Armenia’s “Cinderella”: Lilit Sweeps the Streets to Raise Her Three Children
"Hello, I'm Cinderella," says Lilit, coming towards us from the hut.
"Why Cinderella?" I ask.
"I sweep all day long. Look at my hands, of course I’m Cinderella," Lilit insists.
Lilit Manukyan is 34-years-old. She lives in a hut with her three sons – Vahram, Narek and Hovhannes - near the Aeratsia Sewage Treatment Plant in Yerevan.
She’s been living in huts since childhood. There are two small rooms in this hut, packed with beds and a sofa.
The hut has a great view of Mt. Ararat. However, there is a large landfill, full of old equipment and construction waste, between the mountain and the hut. It’s quite close to the hut, separated only by one road. 58-year-old Anush Zakaryan, Lilit's mother, says that sometimes she finds clothes in the landfill.
"The coat I wear is from there, and I found a boot for one of my grandchildren today. I couldn’t find boots for Hovhannes this year, so he’s been wearing sandals I’d found earlier,” Anush says, looking at the landfill.
Lilit apologizes for her appearance. She has been working for the Sanitek waste management company for three months now, earning 83,000 drams a month (US$173). She works from 10 pm to 6 am, sweeping the streets.

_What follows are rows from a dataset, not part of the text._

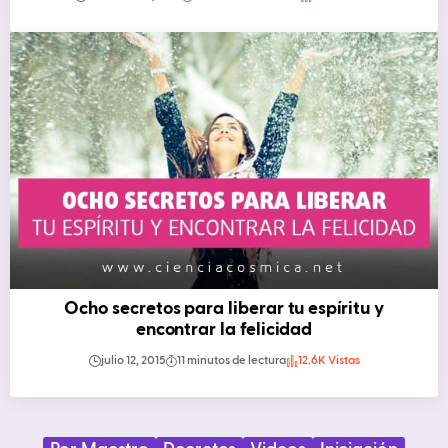
Ocho secretos para liberar tu espíritu y
encontrar la felicidad
julio 12, 2015
11 minutos de lectura
12.6K Vistas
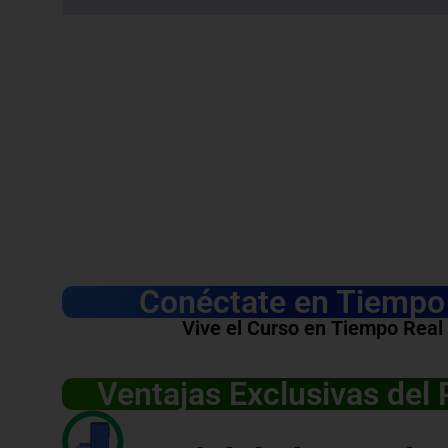
Conéctate en Tiempo 
Vive el Curso en Tiempo Real
Ventajas Exclusivas del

She takes a nap when she comes home, then does chores.
Before getting this job, Lilit did various jobs - from collecting okra in the fields to removing fixtures from the concrete.
Lilit says the most important thing is to be able to feed the children. Before her eldest son was born, she worked at the Red Hill Cemetery in Yerevan with her mother for three years, cleaning wealthy people’s graves and living in an electric power plant nearby. The pay wasn’t stable, though.
"Then we came here and built huts for ourselves," says Lilit, whose sister and brother live in the neighborhood. Her mother says that Lilit’s condition is the worst.
There are plenty of holes in the hut, and rats go in and out, eating clothes and food. At night, the children often wake up because of the noise that the rats make. They had a cat, but the rats wounded it. The cat died.
Vahram is Lilit’s eldest. He’s 15, Narek is 13. They both like karate. Now, only Narek attends the karate classes, since Lilit cannot afford paying the 5,000 drams monthly for the two.
None of the boys has a kimono, but Narek has a yellow belt, and dreams of becoming a world champion one day. 8-year-old Hovhannes says he wants to become a tractor driver, to dig the ground and earn enough to buy a KamAZ truck.
Lilit hugs her three sons. There is happiness in her eyes. The children were born from three marriages. Two of her husbands died, and she’s divorced Hovhannes’s father, who comes to see their son sometimes.
"My life hasn’t been an easy one, but I am happy to have my sons," says Lilit. She shows us a wooden spoon prepared by Vahram, who has a table serving as a workshop behind the hut.
“Vahram wants to become a sculptor. He makes such nice things from wood,” says Hovhannes.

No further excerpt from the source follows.